RIYADH (Reuters) - Saudi Arabia said on Wednesday it had arrested 208 militants for involvement in cells planning an imminent attack on an oil installation, as well as attacks on clerics and security forces.
State television in the world’s biggest oil exporter said one of the cells was planning to smuggle in missiles. Al Qaeda sympathizers have mounted a campaign against the U.S.-allied monarchy since 2003.
A cell of eight militants led by a foreign resident planned an attack on an oil facility in the Eastern Province, it said. Saudi Arabia has been building a 35,000-strong rapid reaction force to protect installations after a failed al Qaeda attack in 2006 on the world’s largest oil processing plant at Abqaiq.
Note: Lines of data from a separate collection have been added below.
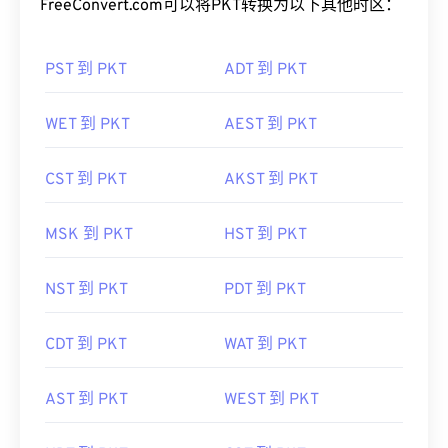
FreeConvert.com可以将PKT转换为以下其他时区：
PST 到 PKT
ADT 到 PKT
WET 到 PKT
AEST 到 PKT
CST 到 PKT
AKST 到 PKT
MSK 到 PKT
HST 到 PKT
NST 到 PKT
PDT 到 PKT
CDT 到 PKT
WAT 到 PKT
AST 到 PKT
WEST 到 PKT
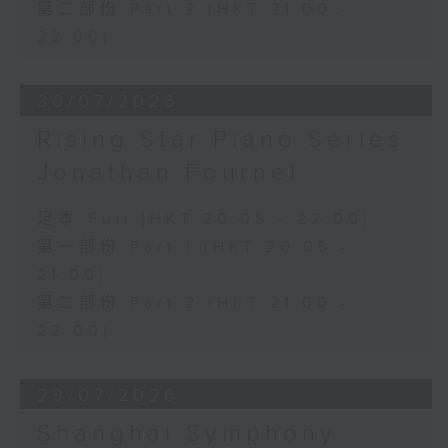
第二部份 Part 2 (HKT 21:00 -
22:00)
30/07/2026
Rising Star Piano Series:
Jonathan Fournel
足本 Full (HKT 20:05 - 22:00)
第一部份 Part 1 (HKT 20:05 -
21:00)
第二部份 Part 2 (HKT 21:00 -
22:00)
29/07/2026
Shanghai Symphony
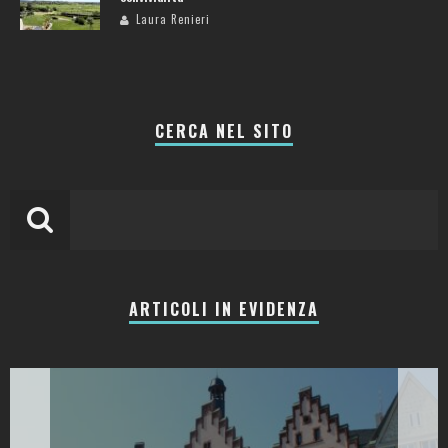
Laura Renieri
CERCA NEL SITO
ARTICOLI IN EVIDENZA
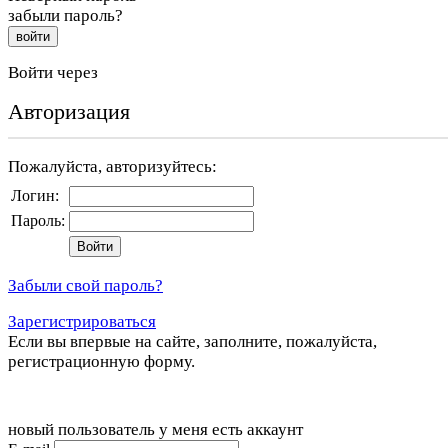
забыли пароль?
войти
Войти через
Авторизация
Пожалуйста, авторизуйтесь:
Логин:
Пароль:
Забыли свой пароль?
Зарегистрироваться
Если вы впервые на сайте, заполните, пожалуйста,
регистрационную форму.
новый пользователь
у меня есть аккаунт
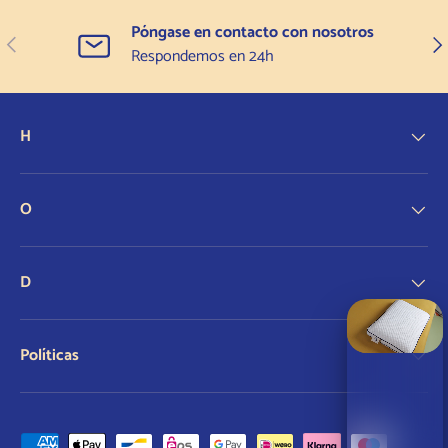
Póngase en contacto con nosotros
Anterior
Sigu
Respondemos en 24h
H
O
D
Políticas
Formas de pago aceptadas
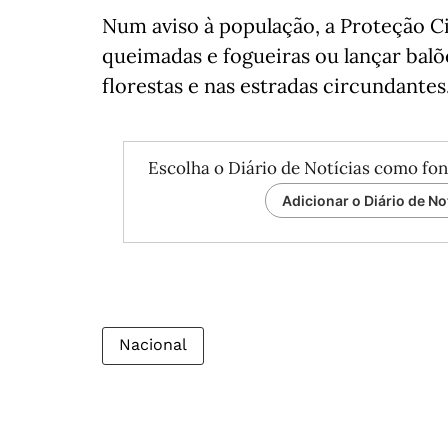
Num aviso à população, a Proteção Ci
queimadas e fogueiras ou lançar balõ
florestas e nas estradas circundantes
Escolha o Diário de Notícias como fon
Adicionar o Diário de No
Nacional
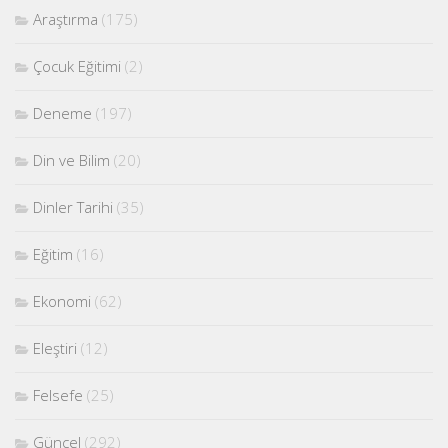
Araştırma
(175)
Çocuk Eğitimi
(2)
Deneme
(197)
Din ve Bilim
(20)
Dinler Tarihi
(35)
Eğitim
(16)
Ekonomi
(62)
Eleştiri
(12)
Felsefe
(25)
Güncel
(292)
“Security forces foiled an imminent attack on an oil support installation in the Eastern Province after the perpetrators prepared themselves and set a date,” it said.
The report, citing an Interior Ministry statement, said 18 of those arrested belonged to a cell led by an “expert in launching missiles” who had slipped into the country. It said they planned to smuggle eight projectiles into the kingdom.
Another 22 were part of a group that plotted to assassinate clerics and security forces, it said.
The government has warned clerics in recent months to do more to stop Saudis heading to Iraq to join al Qaeda militants fighting U.S. forces and the U.S.-backed Shi’ite Muslim government, considered heretical by hardline Sunni Saudis.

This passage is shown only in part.